Many are talking intently into their mobile phones - about Jeremy Corbyn, the economy, and about the possibility of another independence referendum.

Remain voters in Scotland's largest city seem dazed, while those who voted Leave are calm and optimistic.

Despite US presidential hopeful Donald Trump's Twitter claim that "the place is going wild over the vote", the atmosphere is subdued.

In Glasgow, the difference between Leave and Remain camps appears, on the surface at least, to be between those who go to work wearing shirts and ties and those who get their hands dirty.

'Mostly shocked'

William McHendry, a 23-year old mortgage advisor on his way to buy a supermarket sandwich before starting work, said: "I'm a bit shocked to be honest, I didn't expect it to be a Leave vote.

"I'm mostly shocked that Scotland voted Remain and the rest voted out.

"If there's any good to come of this, it will be another independence referendum."

Asked for his reaction, smartly-dressed civil servant Jim Morrice, 59, said: "Horror, basically. I would suggest it's going to be difficult.

"Scotland has emphatically voted to remain in. It's going to be complicated."


How has Scotland reacted to the Brexit vote?

BBC Scotland took to the streets of towns and cities across the country to find out what people feel about the decision to leave the EU.


But Alex Fleming, 60, a quarry supervisor from Oban who is visiting Glasgow, said: "I voted to come out. The debate on TV kind of made my mind up. People were just degrading those on the other side - the Brexit side - instead of sticking to what they were going to do.

"In general I felt happy. I'm quite taken aback by the Scottish thing. I think we're better together in Britain. It might sound silly, but you have five or 10 officials in Brussels that you didn't vote for. "

He added: "I was quite sad the prime minister resigned. I felt sad for him and his wife. "

'I'm so happy'

Margaret Douglas, 53, from Govan, was too busy to stop but chatted brightly as she walked to her job in a shop. She said: "I just voted out. I think it's about time people weren't told what to do.

"I don't know what's going to happen."

Another woman in her 50s, who worked handing out fliers for a fast-food restaurant and did not want give her name, said: "I'm so happy. That's all I'm going to say.

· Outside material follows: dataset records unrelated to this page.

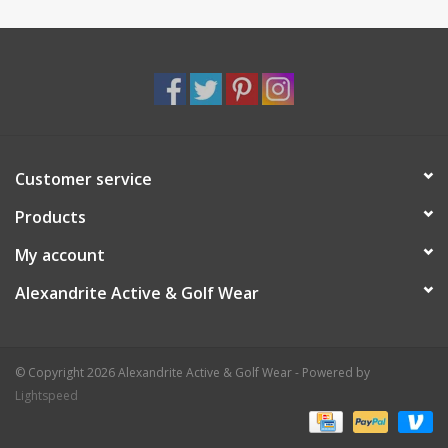
Customer service
Products
My account
Alexandrite Active & Golf Wear
© Copyright 2026 Alexandrite Active & Golf Wear - Powered by
Lightspeed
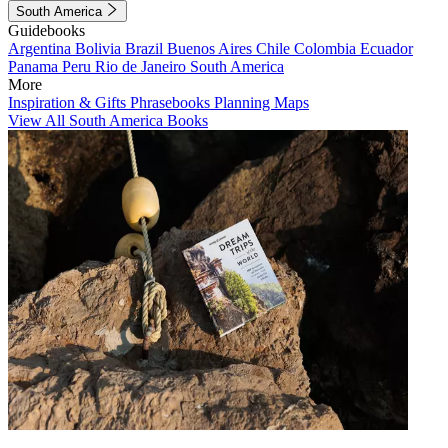
South America
Guidebooks
Argentina
Bolivia
Brazil
Buenos Aires
Chile
Colombia
Ecuador
Panama
Peru
Rio de Janeiro
South America
More
Inspiration & Gifts
Phrasebooks
Planning Maps
View All South America Books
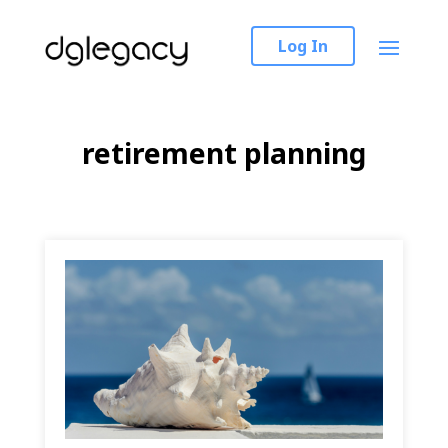
Log In
retirement planning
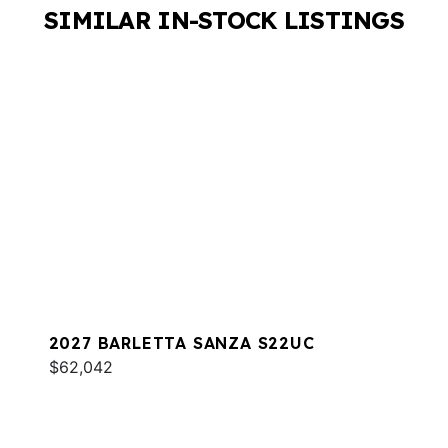
SIMILAR IN-STOCK LISTINGS
2027 BARLETTA SANZA S22UC
$62,042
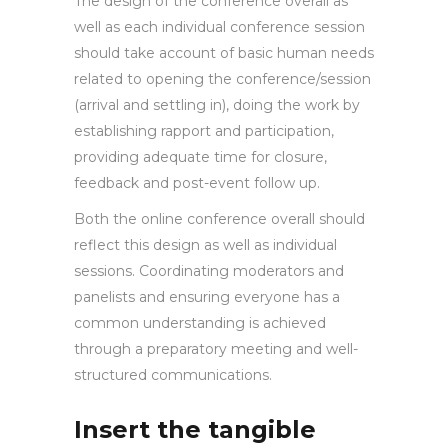
The design of the conference overall as
well as each individual conference session
should take account of basic human needs
related to opening the conference/session
(arrival and settling in), doing the work by
establishing rapport and participation,
providing adequate time for closure,
feedback and post-event follow up.
Both the online conference overall should
reflect this design as well as individual
sessions. Coordinating moderators and
panelists and ensuring everyone has a
common understanding is achieved
through a preparatory meeting and well-
structured communications.
Insert the tangible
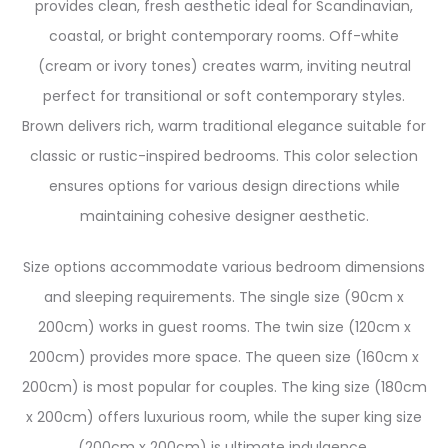
provides clean, fresh aesthetic ideal for Scandinavian,
coastal, or bright contemporary rooms. Off-white
(cream or ivory tones) creates warm, inviting neutral
perfect for transitional or soft contemporary styles.
Brown delivers rich, warm traditional elegance suitable for
classic or rustic-inspired bedrooms. This color selection
ensures options for various design directions while
maintaining cohesive designer aesthetic.
Size options accommodate various bedroom dimensions
and sleeping requirements. The single size (90cm x
200cm) works in guest rooms. The twin size (120cm x
200cm) provides more space. The queen size (160cm x
200cm) is most popular for couples. The king size (180cm
x 200cm) offers luxurious room, while the super king size
(200cm x 200cm) is ultimate indulgence.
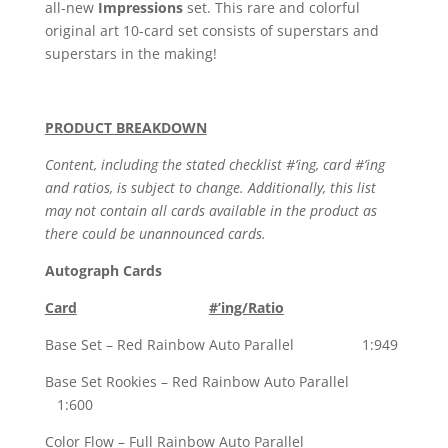
all-new
Impressions
set. This rare and colorful
original art 10-card set consists of superstars and
superstars in the making!
PRODUCT BREAKDOWN
Content, including the stated checklist #’ing, card #’ing
and ratios, is subject to change. Additionally, this list
may not contain all cards available in the product as
there could be unannounced cards.
Autograph Cards
Card
#’ing/Ratio
Base Set – Red Rainbow Auto Parallel 1:949
Base Set Rookies – Red Rainbow Auto Parallel
1:600
Color Flow – Full Rainbow Auto Parallel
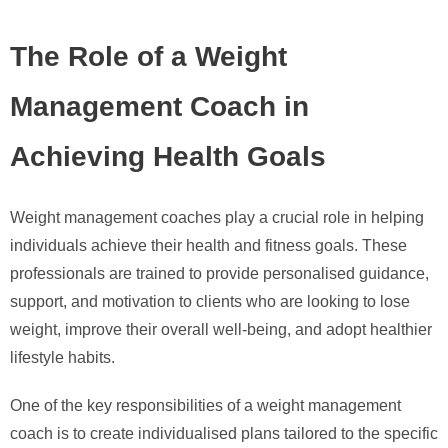
The Role of a Weight
Management Coach in
Achieving Health Goals
Weight management coaches play a crucial role in helping
individuals achieve their health and fitness goals. These
professionals are trained to provide personalised guidance,
support, and motivation to clients who are looking to lose
weight, improve their overall well-being, and adopt healthier
lifestyle habits.
One of the key responsibilities of a weight management
coach is to create individualised plans tailored to the specific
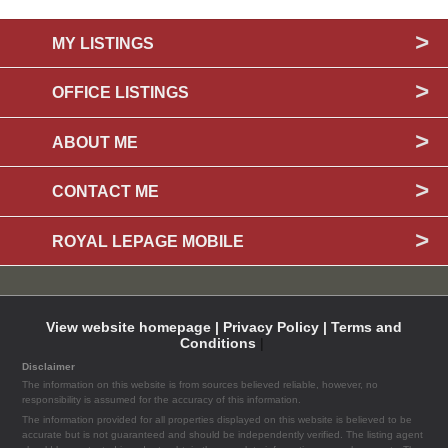
MY LISTINGS
OFFICE LISTINGS
ABOUT ME
CONTACT ME
ROYAL LEPAGE MOBILE
View website homepage |
Privacy Policy |
Terms and
Conditions
|
Disclaimer
The information on this website is from sources believed reliable, however, no
responsibility is assumed for the accuracy of this information.
The information provided for all properties displayed on this website is believed to be
accurate but is not guaranteed and should be independently verified. The listing agent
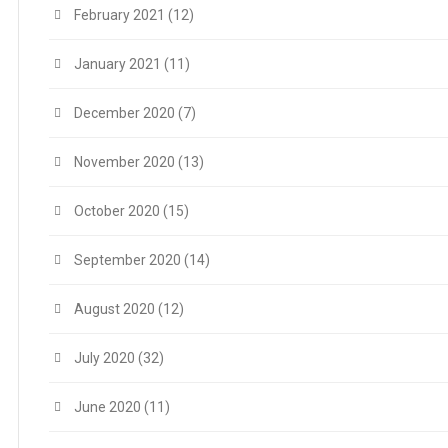
February 2021
(12)
January 2021
(11)
December 2020
(7)
November 2020
(13)
October 2020
(15)
September 2020
(14)
August 2020
(12)
July 2020
(32)
June 2020
(11)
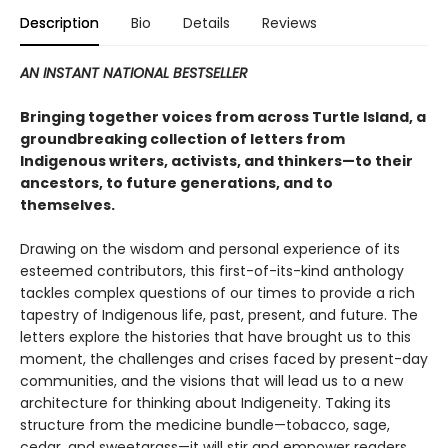
Description
Bio
Details
Reviews
AN INSTANT NATIONAL BESTSELLER
Bringing together voices from across Turtle Island, a
groundbreaking collection of letters from
Indigenous writers, activists, and thinkers—to their
ancestors, to future generations, and to
themselves.
Drawing on the wisdom and personal experience of its
esteemed contributors, this first-of-its-kind anthology
tackles complex questions of our times to provide a rich
tapestry of Indigenous life, past, present, and future. The
letters explore the histories that have brought us to this
moment, the challenges and crises faced by present-day
communities, and the visions that will lead us to a new
architecture for thinking about Indigeneity. Taking its
structure from the medicine bundle—tobacco, sage,
cedar, and sweetgrass—it will stir and empower readers,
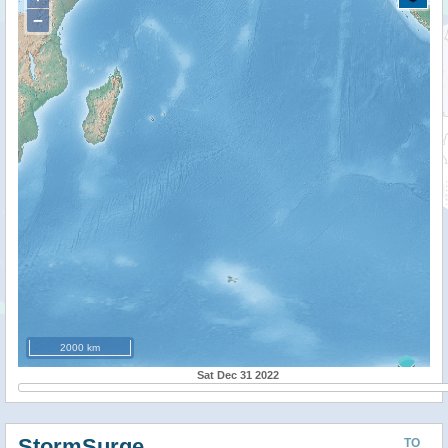
−
2000 km
Sat Dec 31 2022
StormSurge
TO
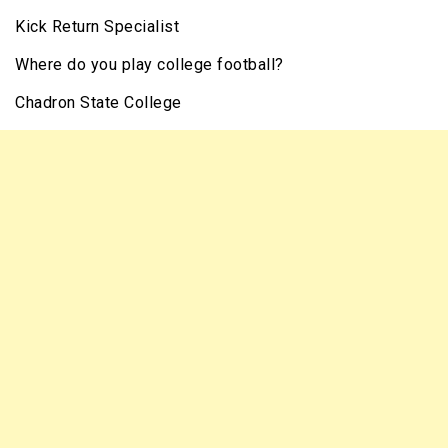
Kick Return Specialist
Where do you play college football?
Chadron State College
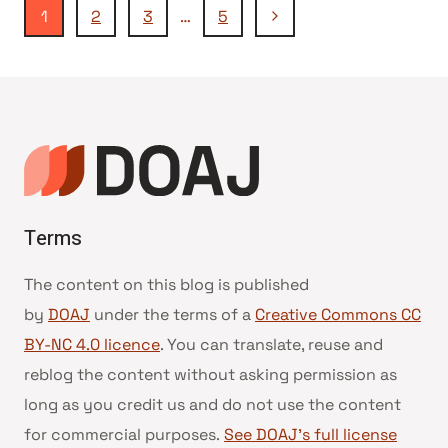
Page
Next
1
2
3
…
5
Page
navigation
Terms
The content on this blog is published
by
DOAJ
under the terms of a
Creative Commons CC
BY-NC 4.0 licence
. You can translate, reuse and
reblog the content without asking permission as
long as you credit us and do not use the content
for commercial purposes.
See DOAJ’s full license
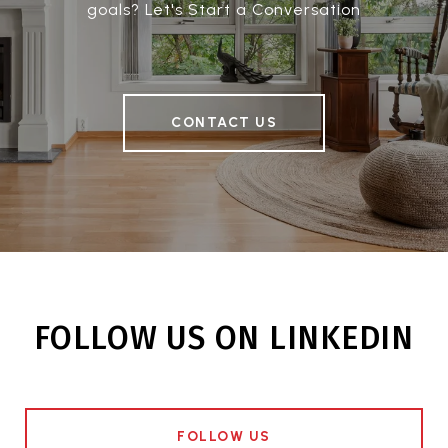
goals? Let's Start a Conversation
CONTACT US
FOLLOW US ON LINKEDIN
FOLLOW US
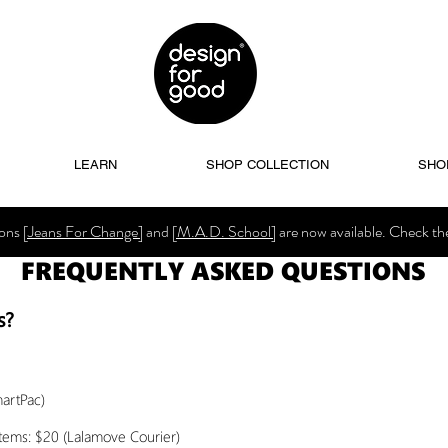
LEARN
SHOP COLLECTION
SHO
ions
[Jeans For Change]
and
[M.A.D. School]
are now available. Check t
FREQUENTLY ASKED QUESTIONS
s?
martPac)
items: $20 (Lalamove Courier)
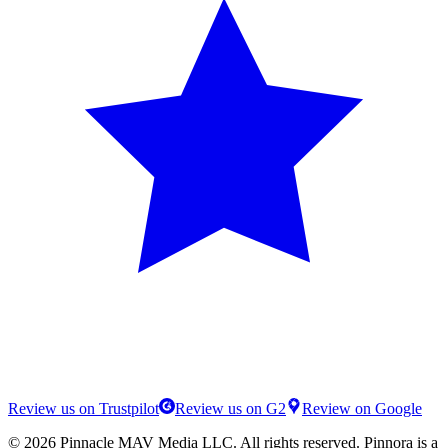
Review us on Trustpilot
Review us on G2
Review on Google
©
2026
Pinnacle MAV Media LLC
. All rights reserved.
Pinnora
is a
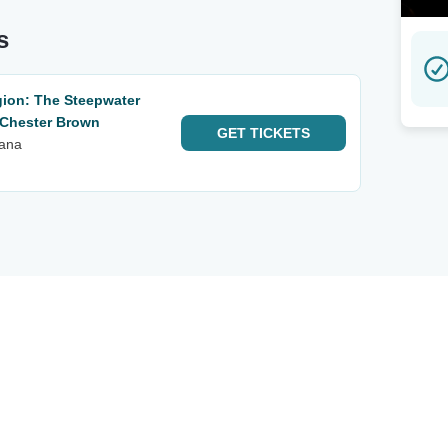
s
ion: The Steepwater
 Chester Brown
GET
TICKETS
iana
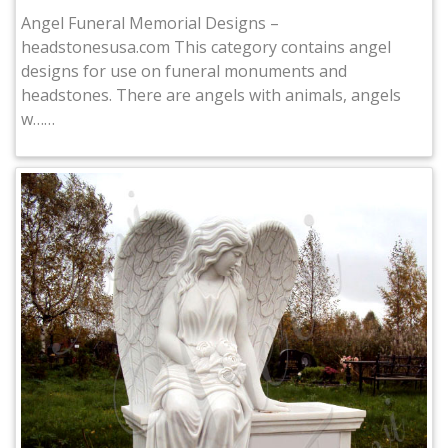
Angel Funeral Memorial Designs –
headstonesusa.com This category contains angel
designs for use on funeral monuments and
headstones. There are angels with animals, angels
w……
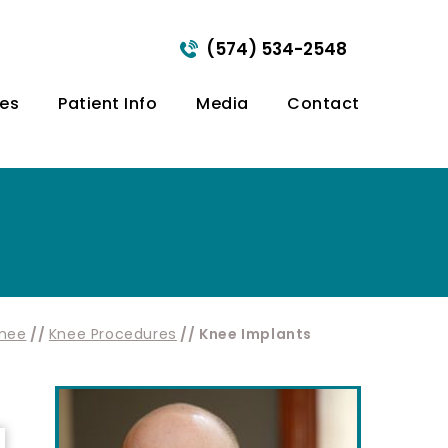
(574) 534-2548
ces
Patient Info
Media
Contact
nee
//
Knee Procedures
// Knee Implants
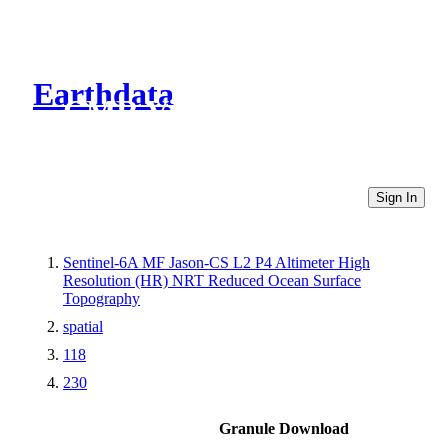
Earthdata
CMR Virtual Directories
Sign In
Sentinel-6A MF Jason-CS L2 P4 Altimeter High
Resolution (HR) NRT Reduced Ocean Surface
Topography
spatial
118
230
Granule Download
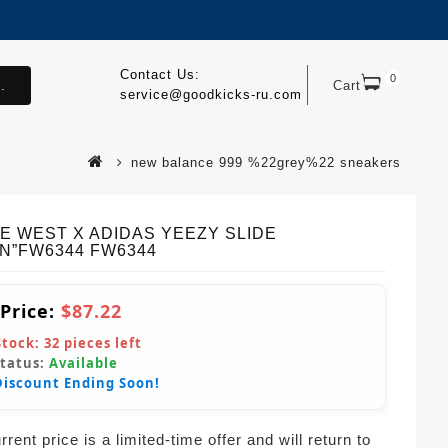
Contact Us:
0
.
Cart
service@goodkicks-ru.com
new balance 999 %22grey%22 sneakers
E WEST X ADIDAS YEEZY SLIDE
IN”FW6344 FW6344
 Price:
$87.22
Stock:
32
pieces left
Status:
Available
Discount Ending Soon!
rent price is a limited-time offer and will return to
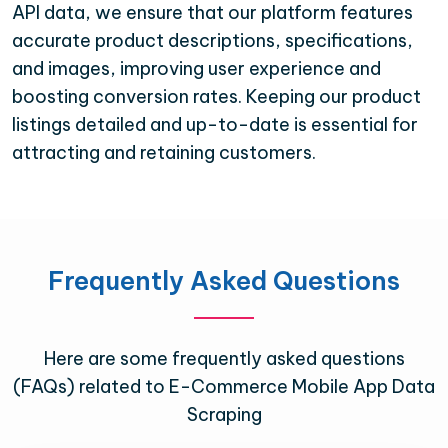
API data, we ensure that our platform features
accurate product descriptions, specifications,
and images, improving user experience and
boosting conversion rates. Keeping our product
listings detailed and up-to-date is essential for
attracting and retaining customers.
Frequently Asked Questions
Here are some frequently asked questions
(FAQs) related to E-Commerce Mobile App Data
Scraping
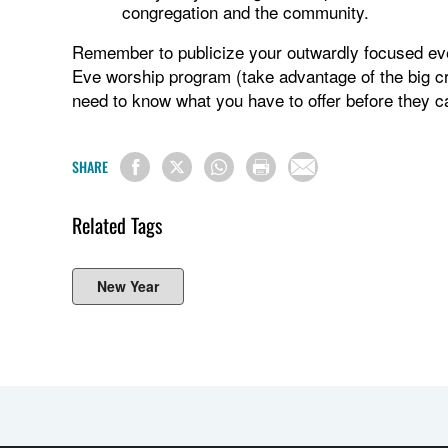
congregation and the community.
Remember to publicize your outwardly focused eve
Eve worship program (take advantage of the big cr
need to know what you have to offer before they c
SHARE
Related Tags
New Year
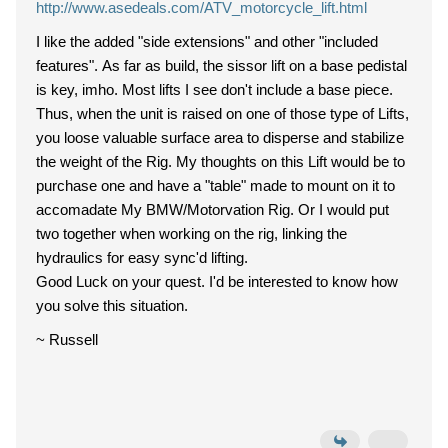
http://www.asedeals.com/ATV_motorcycle_lift.html
I like the added "side extensions" and other "included
features". As far as build, the sissor lift on a base pedistal
is key, imho. Most lifts I see don't include a base piece.
Thus, when the unit is raised on one of those type of Lifts,
you loose valuable surface area to disperse and stabilize
the weight of the Rig. My thoughts on this Lift would be to
purchase one and have a "table" made to mount on it to
accomadate My BMW/Motorvation Rig. Or I would put
two together when working on the rig, linking the
hydraulics for easy sync'd lifting.
Good Luck on your quest. I'd be interested to know how
you solve this situation.
~ Russell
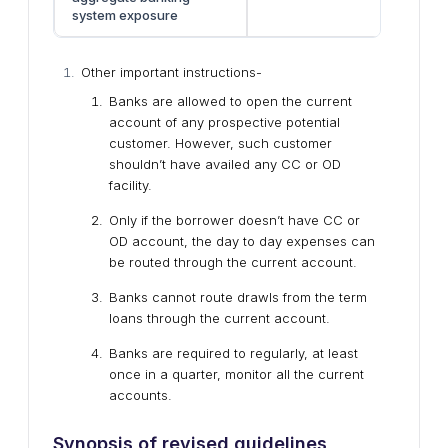
system exposure
Other important instructions-
Banks are allowed to open the current
account of any prospective potential
customer. However, such customer
shouldn’t have availed any CC or OD
facility.
Only if the borrower doesn’t have CC or
OD account, the day to day expenses can
be routed through the current account.
Banks cannot route drawls from the term
loans through the current account.
Banks are required to regularly, at least
once in a quarter, monitor all the current
accounts.
Synopsis of revised guidelines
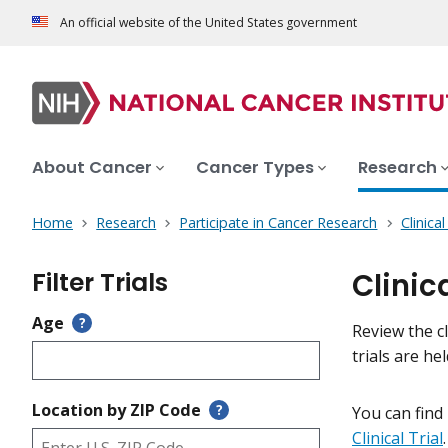
An official website of the United States government
About Cancer
Cancer Types
Research
Home
Research
Participate in Cancer Research
Clinica
Filter Trials
Clinic
Age
?
Review the cl
trials are h
Location by ZIP Code
?
You can find
Clinical Trial
.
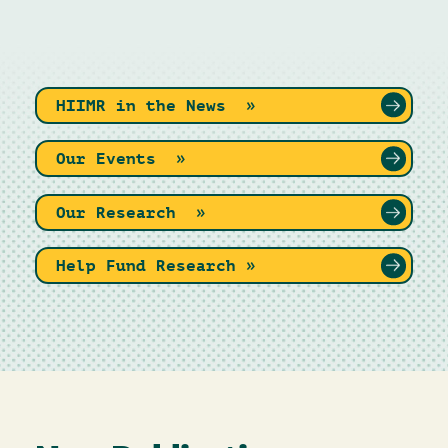
HIIMR in the News »
Our Events »
Our Research »
Help Fund Research »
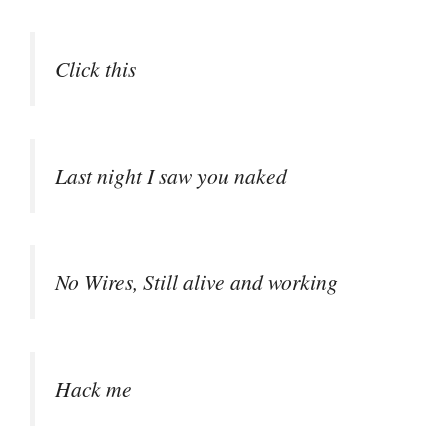
Click this
Last night I saw you naked
No Wires, Still alive and working
Hack me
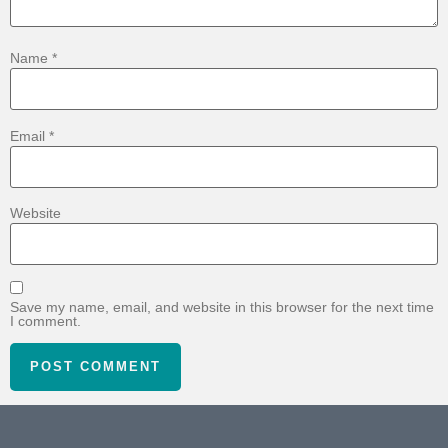
Name
*
Email
*
Website
Save my name, email, and website in this browser for the next time
I comment.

"I'm sick of a lot of things."

Voter turnout was low in Glasgow at 56%. The city voted by 168,335 (67%) to 84,474 (33%) in favour of Remain and the thoughts of many are now turning to a second independence referendum.

Jane Gallacher, 35, said: "I didn't vote at all. To be honest I think it's all a load of crap. I would rather we were out.

"I think we deserve our own country - Scotland."

Despite immigration being a key focus of the Leave campaign, Eritrean refugee Helen, aged 30, who was not eligible to vote, was relaxed about what the future might hold.

She was granted asylum in Scotland two years ago and now lives in temporary accommodation in the city centre.

Helen said: "I don't understand Brexit. The British people know better than me. I will accept what the British people accept.

"They have been very kind, God bless them. It will not change anything."